According to the ‘seed and soil hypothesis’ [8] of cancer metastasis, interactions between cancer cells (seed) and specific organ microenvironments (soil) determine the outcome of metastasis. Renal cell carcinoma and meningioma are both highly vascularized tumors, and have high lipid and glycogen content, which can provide a fertile environment for growth. However, pulmonary adenocarcinoma is a less likely candidate recipient tumor because it is often accompanied by fibrosis, rather than the “nutritious components” described above, and is less vascularized than normal lung tissue [3].
TTM is rare, but with the advent of new diagnostic tools and treatment strategies, reports of such cases are becoming more common. In the current study, despite the challenge of radiologic detection on account of its small size and location, metastatic PTC within pulmonary adenocarcinoma was observed both macroscopically and microscopically. The typical nuclear features and immunohistochemistry along with the patient’s history of PTC were helpful in establishing an accurate diagnosis. Regular radiologic follow-up is scheduled for this patient based on the potential for multiple metastases. Pathologists should consider the possibility of TTM when they encounter a histologically unusual component within a typical tumor of the primary organ because appropriate treatment will vary in cases of TTM.


Conflicts of Interest

No potential conflict of interest relevant to this article was reported.

Fig. 1.
Metastasis of thyroid papillary carcinoma within a pulmonary adenocarcinoma. (A) Chest computed tomography shows ground-glass opacity (white arrows) in the left upper lobe.

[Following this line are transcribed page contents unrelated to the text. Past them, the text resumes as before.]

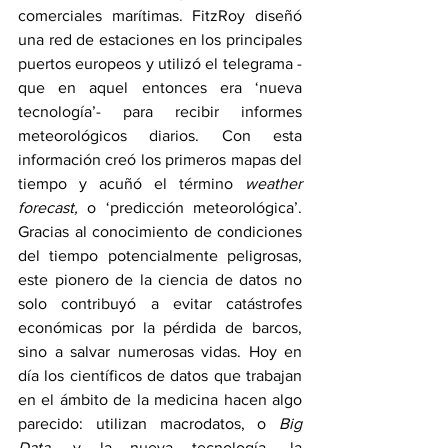
comerciales marítimas. FitzRoy diseñó 
una red de estaciones en los principales 
puertos europeos y utilizó el telegrama -
que en aquel entonces era ‘nueva 
tecnología’- para recibir informes 
meteorológicos diarios. Con esta 
información creó los primeros mapas del 
tiempo y acuñó el término 
weather 
forecast,
 o ‘predicción meteorológica’. 
Gracias al conocimiento de condiciones 
del tiempo potencialmente peligrosas, 
este pionero de la ciencia de datos no 
solo contribuyó a evitar catástrofes 
económicas por la pérdida de barcos, 
sino a salvar numerosas vidas. Hoy en 
día los científicos de datos que trabajan 
en el ámbito de la medicina hacen algo 
parecido: utilizan macrodatos, o 
Big 
Data
, y la nueva tecnología -la 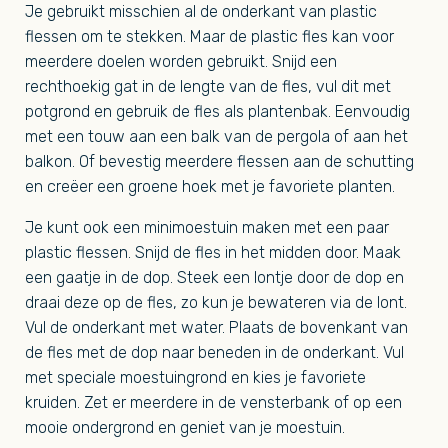
Je gebruikt misschien al de onderkant van plastic
flessen om te stekken. Maar de plastic fles kan voor
meerdere doelen worden gebruikt. Snijd een
rechthoekig gat in de lengte van de fles, vul dit met
potgrond en gebruik de fles als plantenbak. Eenvoudig
met een touw aan een balk van de pergola of aan het
balkon. Of bevestig meerdere flessen aan de schutting
en creëer een groene hoek met je favoriete planten.
Je kunt ook een minimoestuin maken met een paar
plastic flessen. Snijd de fles in het midden door. Maak
een gaatje in de dop. Steek een lontje door de dop en
draai deze op de fles, zo kun je bewateren via de lont.
Vul de onderkant met water. Plaats de bovenkant van
de fles met de dop naar beneden in de onderkant. Vul
met speciale moestuingrond en kies je favoriete
kruiden. Zet er meerdere in de vensterbank of op een
mooie ondergrond en geniet van je moestuin.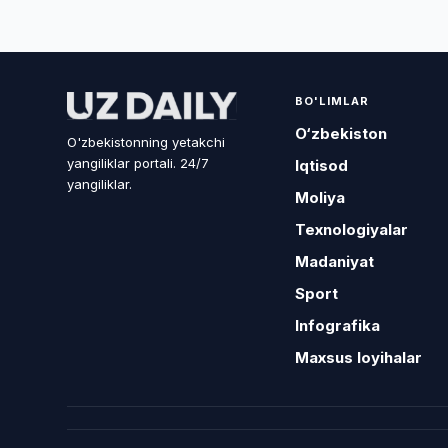
BO'LIMLAR
O‘zbekiston
O'zbekistonning yetakchi
yangiliklar portali. 24/7
Iqtisod
yangiliklar.
Moliya
Texnologiyalar
Madaniyat
Sport
Infografika
Maxsus loyihalar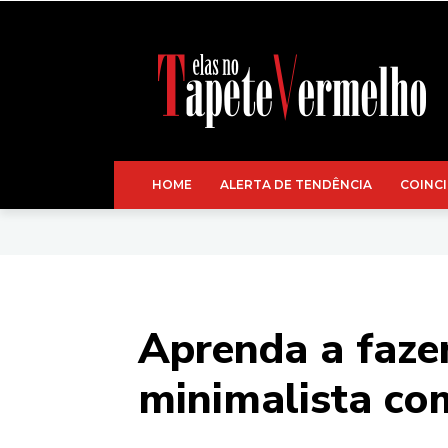
HOME
ALERTA DE TENDÊNCIA
COINCI
Aprenda a fazer
minimalista co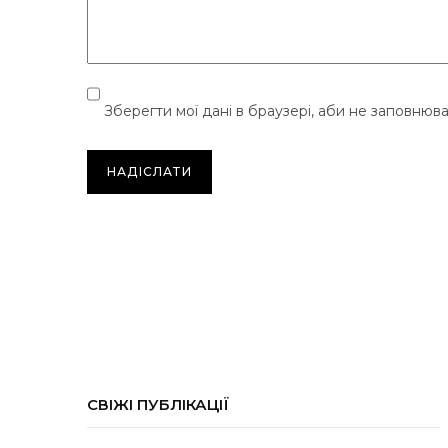
Зберегти мої дані в браузері, аби не заповнюв
СВІЖІ ПУБЛІКАЦІЇ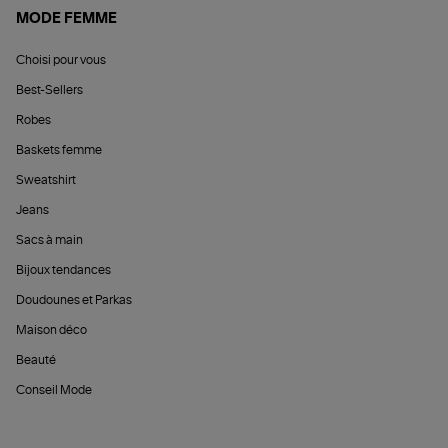
MODE FEMME
Choisi pour vous
Best-Sellers
Robes
Baskets femme
Sweatshirt
Jeans
Sacs à main
Bijoux tendances
Doudounes et Parkas
Maison déco
Beauté
Conseil Mode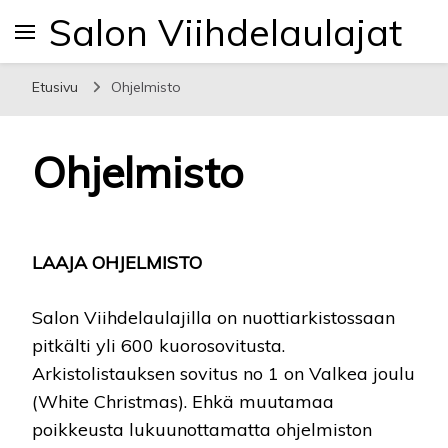
Salon Viihdelaulajat
Etusivu
Ohjelmisto
Ohjelmisto
LAAJA OHJELMISTO
Salon Viihdelaulajilla on nuottiarkistossaan
pitkälti yli 600 kuorosovitusta.
Arkistolistauksen sovitus no 1 on Valkea joulu
(White Christmas). Ehkä muutamaa
poikkeusta lukuunottamatta ohjelmiston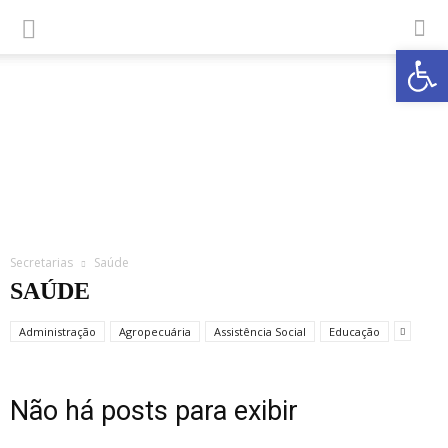
Abrir a
Secretarias
Saúde
SAÚDE
Administração
Agropecuária
Assistência Social
Educação
Não há posts para exibir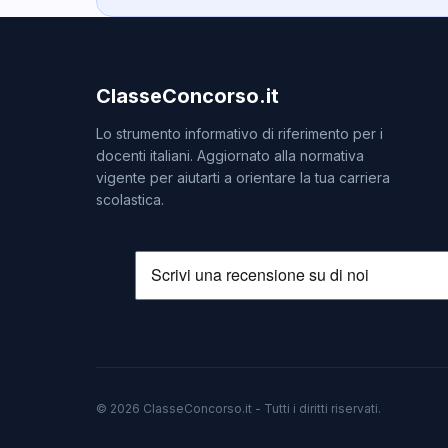
ClasseConcorso.it
Lo strumento informativo di riferimento per i
docenti italiani. Aggiornato alla normativa
vigente per aiutarti a orientare la tua carriera
scolastica.
© 2026 ClasseConcorso.it - Tutti i diritti riservati.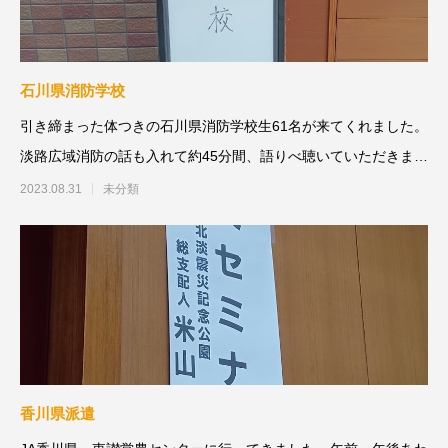
石川県消防学校
引き締まった体つきの石川県消防学校生61名が来てくれました。
淡路広域消防の話も入れて約45分間、語りべ聴いていただきまし
た。10月か
2023.08.31
未分類
香川県派遣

Positron emission tomography reveals F-18 fluorodeoxyglucose uptake in the left lobe of the thyroid, multiple cervical lymph nodes and the left upper lung (black arrow). (B) Grossly, metastatic papillary thyroid carcinoma (PTC) is a small, round, firm, white-tan nodule (arrows) located within an irregular, soft, grey lung mass. (C) Under low-power magnification, metastatic PTC (arrows) is distinguished from background pulmonary adenocarcinoma by its localized and compact arrangement of tumor cells. (D) Metastatic PTC (arrows) exhibits a papillary growth pattern and less fibrosis compared to the predominant acinar pattern and large-scale fibrosis of pulmonary adenocarcinoma. (E) Together with well-formed papillae, tumor cells of metastatic PTC have typical nuclear features including nuclear clearing and grooves. (F) Three metastatic PTCs are strongly positive for thyroglobulin on immunohistochemistry.